ENTRIES SHOWN —

· · · · ·

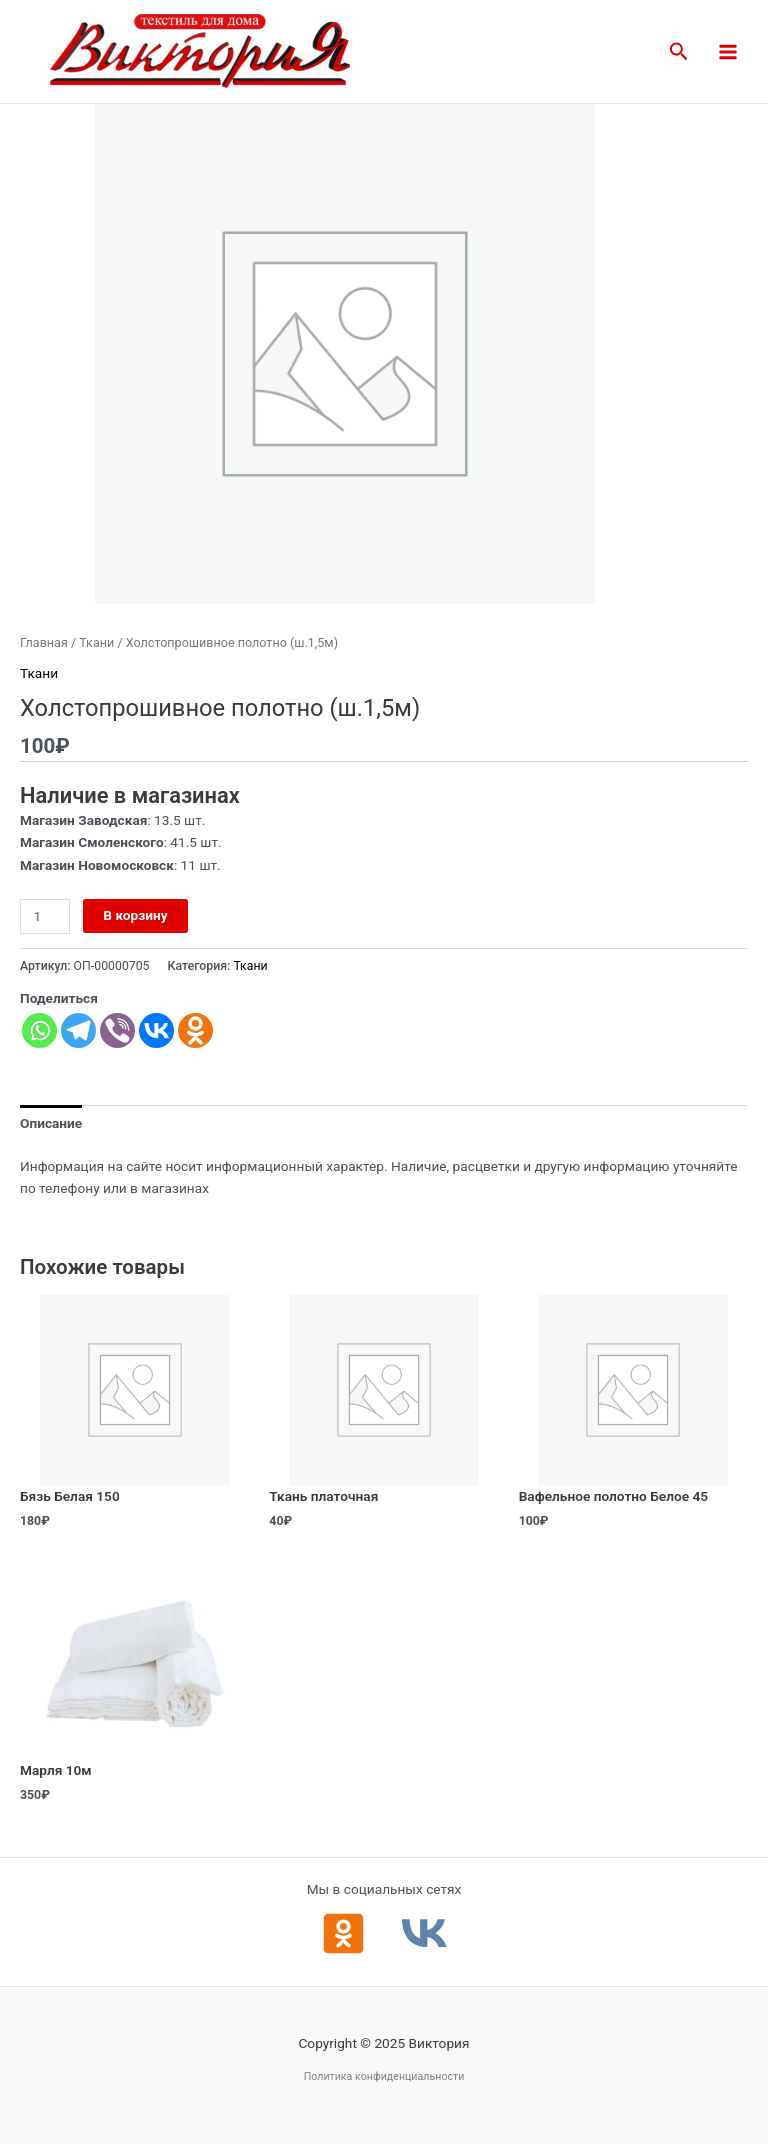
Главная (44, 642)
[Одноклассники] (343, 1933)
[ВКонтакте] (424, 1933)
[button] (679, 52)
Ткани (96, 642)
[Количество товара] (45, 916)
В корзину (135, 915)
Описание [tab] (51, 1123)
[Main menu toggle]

· · · · ·

EXERCISE DIRECTIONS — Copy the records above exactly, omitting every picture.

ANSWER BELOW —
Главная (44, 642)
[Одноклассники] (343, 1933)
[ВКонтакте] (424, 1933)
[button] (679, 52)
Ткани (96, 642)
[Количество товара] (45, 916)
В корзину (135, 915)
Описание [tab] (51, 1123)
[Main menu toggle]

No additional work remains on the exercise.